Charles Aznavour aurait eu 100 ans et cet anniversaire propulse l’artiste, une fois de plus, en haut de l’affiche. Celle de la compagnie de danse Yeraz ( « le rêve », en arménien), en l’occurrence, qui a créé un spectacle de danse sur ses chansons. Invitée par l’association AgurArménie, en partenariat avec le Malandain Ballet Biarritz, la troupe présentera un spectacle qui se veut un trait d’union fraternel entre les cultures.

La démarche artistique de la compagnie Yeraz est fondée sur une double exigence : préserver et transmettre le riche répertoire de la danse arménienne, tout en laissant une large place à la création originale. Le répertoire est composé de chorégraphies largement inspirées des traditions, légendes et histoire arméniennes. Son originalité réside dans une approche scénique d’inspiration contemporaine, délivrée des modèles classiques. La danse arménienne est réinventée, perpétuant ainsi l’héritage d’un art toujours vivant.

Devoir de mémoire

Dans « Pour toi Aznavour », la chanson est omniprésente et sous-tend divers épisodes de la vie de l’artiste. Des tableaux qui se succèdent, dansés par 40 danseurs pour illustrer la trajectoire personnelle de Charles Aznavour, mais aussi celle de la famille Agoudjian, créatrice de la compagnie. Il y est question d’exil et de déracinement, ainsi que de l’enthousiasme de la jeunesse et du génie créatif.

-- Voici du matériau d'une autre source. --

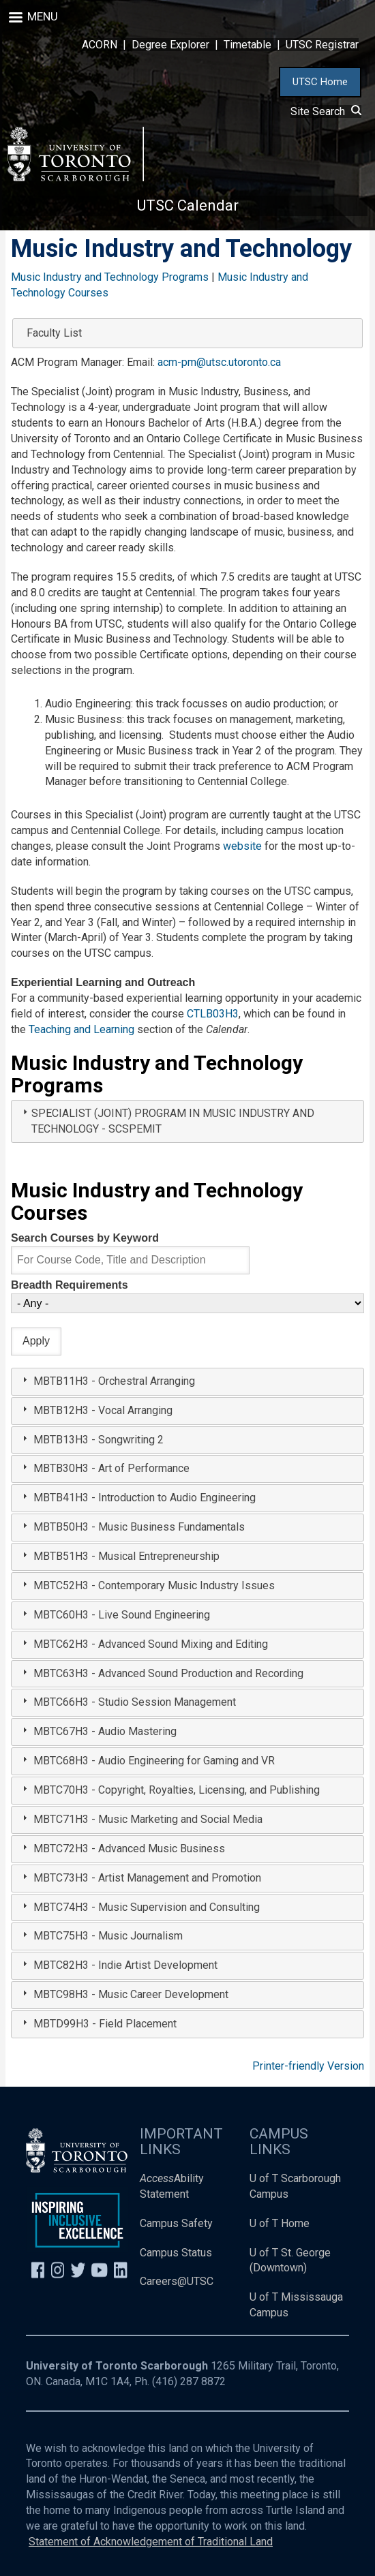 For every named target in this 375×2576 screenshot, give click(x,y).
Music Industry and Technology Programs (110, 277)
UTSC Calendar (188, 205)
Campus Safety (176, 2223)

L’association AgurArménie représente des Arméniens devenus français et basques pour quelques-uns. Elle se consacre, de façon apolitique, à l’histoire de ce petit pays et de sa diaspora, victime du génocide de 1915 en Turquie. Ce devoir de mémoire se double d’une volonté de faire vivre l’âme et la culture arménienne par des conférences et des spectacles. Dimanche 10 novembre à la Gare du Midi, Yeraz montrera que la danse, avec le chant, sont des piliers de cette culture.

Dimanche 10 novembre à la Gare du Midi. Tarifs : de 12 à 20 euros.
Billetterie : malandainballet.notre-billetterie.com
et office du tourisme de Biarritz, destination-biarritz.fr/billetterie.